PM Narendra Modi (Photo | PTI)
PM Narendra Modi (Photo | PTI)

NEW DELHI: The Narendra Modi government, which is being asked to come up with a fiscal stimulus package on the lines of Franklin D Roosevelt’s 1930s ‘New Deal’ by an anxious India Inc, may consider breaching the fiscal deficit target to try and spend its way out of its economic woes.

Policymakers and economists agree that interest rate cuts and policy interventions need to be supplemented by an expenditure stimulus for which the government may need to breach its fiscal deficit target of 3.3 per cent.

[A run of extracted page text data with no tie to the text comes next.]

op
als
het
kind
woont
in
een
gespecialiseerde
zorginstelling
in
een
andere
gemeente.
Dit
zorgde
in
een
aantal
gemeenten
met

“The government needs to front-load expenditure on infrastructure projects, which could lead to a revival of demand,” said Prof. NR Bhanumurthy of the influential think tank National Institute of Public Finance and Policy (NIPFP).

Top finance ministry officials say the only way a stimulus package of the government spending can be funded would have to be by increasing borrowing even as tax collections in a slowing economy are not expected to be too good. The country’s economic growth has slowed down to just 5.8 per cent in January-March 2019, raising alarm. Passenger vehicle sales fell for eight straight months until June, and in May, sales dropped 20.55 per cent — the sharpest fall recorded in 18 years. Volume growth for the FMCG industry similarly hit a low of around 4 per cent.

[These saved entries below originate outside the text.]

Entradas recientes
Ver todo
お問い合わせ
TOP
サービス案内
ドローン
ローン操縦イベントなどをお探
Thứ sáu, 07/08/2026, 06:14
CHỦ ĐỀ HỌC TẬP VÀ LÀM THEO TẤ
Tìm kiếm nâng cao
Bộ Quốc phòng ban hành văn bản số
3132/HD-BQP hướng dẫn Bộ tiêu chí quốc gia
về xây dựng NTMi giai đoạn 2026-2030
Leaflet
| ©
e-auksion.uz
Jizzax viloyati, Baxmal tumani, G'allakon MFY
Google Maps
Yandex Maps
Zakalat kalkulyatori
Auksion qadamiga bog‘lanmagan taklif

“Even though our public debt is ballooning, under the circumstances, we do need it (spending stimulus). Some work is already being done, we have front-loaded spending on rural roads and rural housing, but that is not enough to give a boost to the economy … We need to increase capital spending and possibly cut down on revenue expenditure,” said Bhanumurthy, whose think tank advises the government on public finance and is headed by Rathin Roy, member of the PM’s Economic Advisory Council.

Roy has already warned of a structural slowdown and pointed to the possibility of India being stuck in a middle-income trap. Officials said the only way to fund any stimulus package that India’s political leadership may agree to after representations from industry would have come from borrowings, as tax targets would be difficult to meet this year.

Officials said large public sector companies have already been asked to front-load their capital expenditure plans to spur spending. To fund this round of capital expenditure, they have been advised to increasingly tap the foreign bond market. Among others, the government has nudged state-run firms like Indian Oil Corporation (IOCL), Oil India (OIL), and Bharat Petroleum Corporation (BPCL) to increase their external borrowings, both through dollar bond issues and loans. Several PSUs have already taken the foreign currency borrowings route this year.

Plan of action

Large public sector firms have already been asked to front-load their capital expenditure plans to spur spending. To fund this round of capital expenditure, they have been advised to increasingly tap the foreign bond market.